Abstract

This paper discusses the origins of two key notions in Foucault's work up to and including The Archaeology of Knowledge. The first of these notions is the notion of "archaeology" itself, a form of historical investigation of knowledge that is distinguished from the mere history of ideas in part by its unearthing what Foucault calls "historical a prioris". Both notions, I argue, are derived from Husserlian phenomenology. But both are modified by Foucault in the light of Jean Cavaillès's critique of Husserl's theory of science. On Husserl's view, we demand that propositions holding of scientific objects be intersubjective and invariant, but this demand conflicts with our immediate experience, which is essentially bound to a subject's perspective.
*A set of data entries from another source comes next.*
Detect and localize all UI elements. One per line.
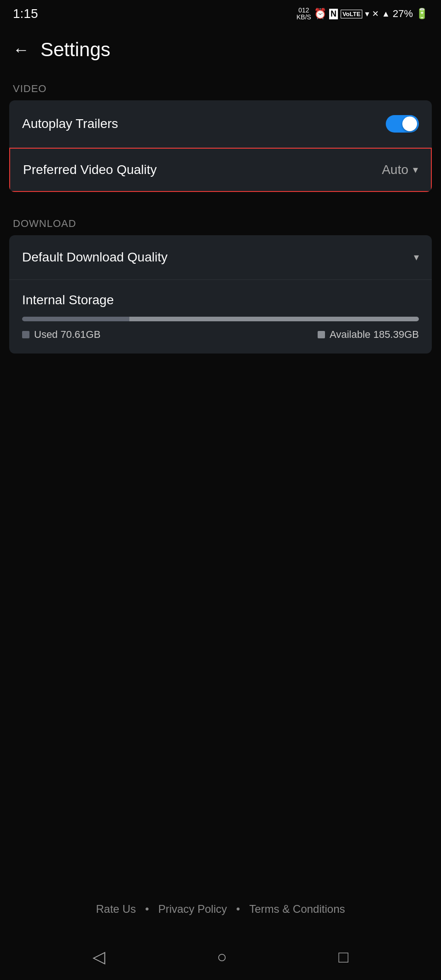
privacy-policy-link[interactable]: Privacy Policy	[158, 903, 227, 916]
header: ← Settings	[0, 26, 441, 74]
status-bar: 1:15 012 KB/S ⏰ N VoLTE ▾ ✕ ▲ 27% 🔋	[0, 0, 441, 26]
video-section-label: VIDEO	[0, 74, 441, 100]
storage-used-dot	[22, 331, 29, 338]
footer-dot-1: •	[145, 903, 149, 916]
wifi-icon: ▾	[365, 9, 369, 19]
terms-conditions-link[interactable]: Terms & Conditions	[249, 903, 345, 916]
nav-recent-icon[interactable]: □	[338, 947, 348, 967]
signal-icon: ✕	[372, 9, 379, 19]
status-time: 1:15	[13, 6, 38, 21]
autoplay-trailers-toggle[interactable]	[386, 115, 419, 133]
volte-icon: VoLTE	[341, 10, 362, 18]
chevron-down-icon: ▾	[414, 251, 419, 263]
storage-bar	[22, 317, 419, 321]
battery-icon: 🔋	[416, 8, 428, 20]
battery-percent: 27%	[393, 8, 413, 20]
storage-bar-available	[129, 317, 419, 321]
nfc-icon: N	[329, 9, 338, 19]
footer-dot-2: •	[236, 903, 240, 916]
data-speed: 012 KB/S	[296, 7, 311, 21]
status-icons: 012 KB/S ⏰ N VoLTE ▾ ✕ ▲ 27% 🔋	[296, 7, 428, 21]
storage-available-dot	[318, 331, 325, 338]
nav-bar: ◁ ○ □	[0, 934, 441, 980]
nav-back-icon[interactable]: ◁	[93, 947, 105, 967]
video-settings-card: Autoplay Trailers Preferred Video Qualit…	[9, 100, 432, 192]
download-section-label: DOWNLOAD	[0, 209, 441, 235]
default-download-quality-label: Default Download Quality	[22, 250, 168, 265]
footer: Rate Us • Privacy Policy • Terms & Condi…	[0, 893, 441, 925]
page-title: Settings	[41, 39, 110, 61]
chevron-down-icon: ▾	[413, 164, 418, 176]
storage-info: Used 70.61GB Available 185.39GB	[22, 329, 419, 341]
preferred-video-quality-value[interactable]: Auto ▾	[382, 162, 418, 177]
preferred-video-quality-row[interactable]: Preferred Video Quality Auto ▾	[9, 148, 432, 192]
internal-storage-row: Internal Storage Used 70.61GB Available …	[9, 280, 432, 354]
internal-storage-label: Internal Storage	[22, 293, 419, 307]
signal-bars-icon: ▲	[382, 9, 390, 19]
download-quality-dropdown[interactable]: ▾	[414, 251, 419, 263]
storage-bar-used	[22, 317, 129, 321]
back-button[interactable]: ←	[13, 41, 29, 58]
autoplay-trailers-row[interactable]: Autoplay Trailers	[9, 100, 432, 148]
rate-us-link[interactable]: Rate Us	[96, 903, 136, 916]
storage-available-label: Available 185.39GB	[330, 329, 419, 341]
nav-home-icon[interactable]: ○	[217, 947, 227, 967]
storage-used-info: Used 70.61GB	[22, 329, 100, 341]
alarm-icon: ⏰	[314, 8, 326, 20]
storage-available-info: Available 185.39GB	[318, 329, 419, 341]
preferred-video-quality-label: Preferred Video Quality	[23, 162, 157, 177]
download-settings-card: Default Download Quality ▾ Internal Stor…	[9, 235, 432, 354]
default-download-quality-row[interactable]: Default Download Quality ▾	[9, 235, 432, 280]
storage-used-label: Used 70.61GB	[34, 329, 100, 341]
autoplay-trailers-label: Autoplay Trailers	[22, 116, 118, 131]
toggle-knob	[402, 116, 417, 131]
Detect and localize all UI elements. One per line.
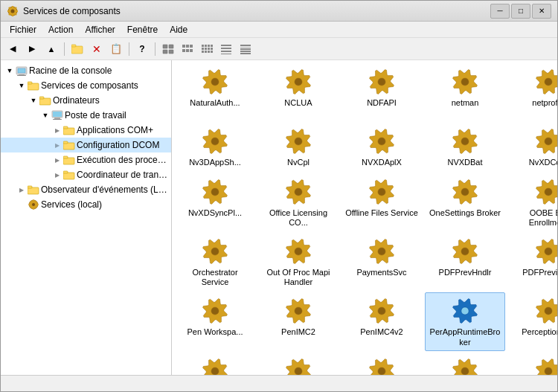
item-icon-34 (450, 356, 480, 375)
grid-item-7[interactable]: Nv3DAppSh... (175, 123, 255, 171)
grid-item-29[interactable]: PerceptionSi... (508, 292, 557, 350)
grid-item-35[interactable]: Play with Windows ... (508, 353, 557, 375)
sidebar-item-dcom[interactable]: ▶ Configuration DCOM (1, 138, 171, 152)
menu-aide[interactable]: Aide (164, 23, 193, 36)
svg-rect-19 (182, 49, 185, 52)
back-button[interactable]: ◀ (4, 41, 22, 57)
svg-point-104 (461, 367, 469, 375)
item-icon-4 (450, 67, 480, 97)
sidebar-item-services[interactable]: ▼ Services de composants (1, 78, 171, 93)
up-button[interactable]: ▲ (42, 41, 60, 57)
grid-item-14[interactable]: Office Licensing CO... (258, 173, 339, 231)
grid-item-13[interactable]: NvXDSyncPl... (175, 173, 255, 231)
grid-item-11[interactable]: NvXDCore (508, 123, 557, 171)
sidebar-item-com[interactable]: ▶ Applications COM+ (1, 123, 171, 138)
item-label-11: NvXDCore (529, 158, 557, 167)
view-large-button[interactable] (159, 41, 177, 57)
grid-item-28[interactable]: PerAppRuntimeBroker (425, 292, 505, 350)
sidebar-item-ordinateurs[interactable]: ▼ Ordinateurs (1, 93, 171, 108)
delete-button[interactable]: ✕ (88, 41, 106, 57)
grid-item-2[interactable]: NCLUA (258, 63, 339, 121)
svg-point-72 (295, 78, 302, 86)
sidebar-label-racine: Racine de la console (29, 65, 112, 76)
item-label-21: PaymentsSvc (356, 268, 406, 277)
view-detail-button[interactable] (237, 41, 254, 57)
folder-button[interactable] (68, 41, 86, 57)
item-icon-13 (200, 177, 230, 207)
item-label-25: Pen Workspa... (187, 327, 243, 337)
svg-point-96 (295, 307, 302, 315)
svg-point-89 (211, 248, 219, 255)
svg-rect-57 (63, 143, 74, 150)
view-medium-button[interactable] (179, 41, 196, 57)
menu-fenetre[interactable]: Fenêtre (121, 23, 164, 36)
grid-item-1[interactable]: NaturalAuth... (175, 63, 255, 121)
grid-item-33[interactable]: PhotoAcquire (341, 353, 422, 375)
grid-item-23[interactable]: PDFPreview... (508, 233, 557, 291)
minimize-button[interactable]: ─ (490, 4, 510, 19)
svg-rect-3 (12, 14, 13, 16)
close-button[interactable]: ✕ (532, 4, 551, 19)
help-button[interactable]: ? (133, 41, 151, 57)
svg-rect-37 (221, 54, 231, 54)
svg-rect-12 (163, 45, 167, 48)
view-small-button[interactable] (198, 41, 216, 57)
sidebar-item-services-local[interactable]: ▶ Services (local) (1, 197, 171, 212)
svg-rect-33 (211, 51, 213, 53)
grid-item-20[interactable]: Out Of Proc Mapi Handler (258, 233, 339, 291)
svg-point-105 (545, 367, 552, 375)
item-icon-14 (283, 177, 313, 207)
arrow-poste: ▼ (39, 109, 51, 121)
grid-item-10[interactable]: NVXDBat (425, 123, 505, 171)
grid-item-3[interactable]: NDFAPI (341, 63, 422, 121)
view-list-button[interactable] (217, 41, 235, 57)
svg-rect-42 (240, 53, 251, 54)
maximize-button[interactable]: □ (511, 4, 530, 19)
grid-item-5[interactable]: netprofm (508, 63, 557, 121)
item-label-1: NaturalAuth... (190, 98, 240, 108)
properties-button[interactable]: 📋 (107, 41, 125, 57)
menu-action[interactable]: Action (42, 23, 79, 36)
svg-point-85 (378, 187, 385, 195)
sidebar-item-poste[interactable]: ▼ Poste de travail (1, 108, 171, 123)
svg-rect-23 (205, 45, 207, 47)
grid-item-31[interactable]: PersistentZo... (175, 353, 255, 375)
svg-rect-13 (169, 45, 173, 48)
grid-item-17[interactable]: OOBE Bio Enrollment (508, 173, 557, 231)
sidebar-label-observateur: Observateur d'événements (Local) (41, 184, 168, 195)
grid-item-19[interactable]: Orchestrator Service (175, 233, 255, 291)
grid-item-26[interactable]: PenIMC2 (258, 292, 339, 350)
grid-item-22[interactable]: PDFPrevHndlr (425, 233, 505, 291)
arrow-observateur: ▶ (16, 184, 28, 196)
svg-rect-15 (169, 50, 173, 54)
sidebar-item-racine[interactable]: ▼ Racine de la console (1, 63, 171, 78)
grid-item-15[interactable]: Offline Files Service (341, 173, 422, 231)
grid-item-27[interactable]: PenIMC4v2 (341, 292, 422, 350)
svg-rect-11 (71, 45, 76, 47)
grid-item-32[interactable]: PhotoAcqH... (258, 353, 339, 375)
grid-item-8[interactable]: NvCpl (258, 123, 339, 171)
forward-button[interactable]: ▶ (23, 41, 41, 57)
grid-item-4[interactable]: netman (425, 63, 505, 121)
svg-rect-21 (190, 49, 193, 52)
grid-item-25[interactable]: Pen Workspa... (175, 292, 255, 350)
grid-item-16[interactable]: OneSettings Broker (425, 173, 505, 231)
menu-afficher[interactable]: Afficher (79, 23, 121, 36)
svg-rect-26 (202, 48, 204, 50)
item-label-13: NvXDSyncPl... (188, 208, 242, 218)
grid-item-34[interactable]: PLA (425, 353, 505, 375)
item-icon-26 (283, 296, 313, 326)
sidebar-item-observateur[interactable]: ▶ Observateur d'événements (Local) (1, 182, 171, 197)
item-label-7: Nv3DAppSh... (189, 158, 241, 167)
content-panel: NaturalAuth... NCLUA NDFAPI netman netpr… (172, 60, 557, 375)
sidebar-item-execution[interactable]: ▶ Exécution des processus (1, 152, 171, 167)
sidebar-label-coordinateur: Coordinateur de transactio... (77, 170, 168, 180)
grid-item-21[interactable]: PaymentsSvc (341, 233, 422, 291)
svg-point-98 (461, 307, 469, 315)
svg-point-103 (378, 367, 385, 375)
grid-item-9[interactable]: NVXDAplX (341, 123, 422, 171)
menu-fichier[interactable]: Fichier (4, 23, 42, 36)
svg-rect-56 (63, 126, 68, 129)
sidebar-item-coordinateur[interactable]: ▶ Coordinateur de transactio... (1, 167, 171, 182)
svg-point-93 (545, 248, 552, 255)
Thus the mathematical and physical sciences must utilise formal languages to fix these truths independently of the thoughts of a particular subject. This necessary procedure leads to the sedimentation of these formal systems: we forget their source in the concrete experiences of individuals, and use them as purely technical means. The technique of reactivating the intentional acts in which sedimented formal systems originated is thus, in Fink's terminology, an archaeological method. Foucault and Cavaillès retain the general outlines of this archaeology of the sciences, but they reject its appeal to conscious acts of meaning, to what Cavaillès calls "the philosophy of consciousness". I conclude by discussing the implicit difficulties in the "linguistic transcendentalism" proposed as an alternative by these French critics of Husserl.